Dataset entries
________________________________________

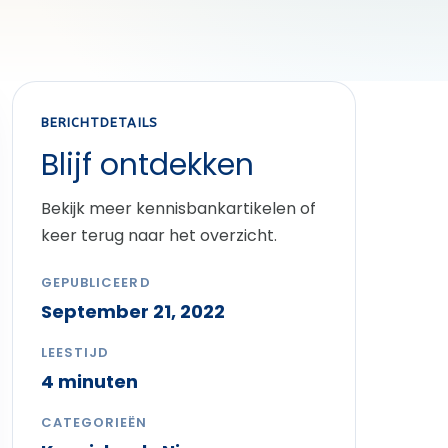
BERICHTDETAILS
Blijf ontdekken
Bekijk meer kennisbankartikelen of
keer terug naar het overzicht.
GEPUBLICEERD
September 21, 2022
LEESTIJD
4 minuten
CATEGORIEËN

________________________________________

> Activity: Starting at the line that holds "Blijf ontdekken", retype each line exactly through the end of the entries, both ends included.

> Exercise solution:
Blijf ontdekken
Bekijk meer kennisbankartikelen of
keer terug naar het overzicht.
GEPUBLICEERD
September 21, 2022
LEESTIJD
4 minuten
CATEGORIEËN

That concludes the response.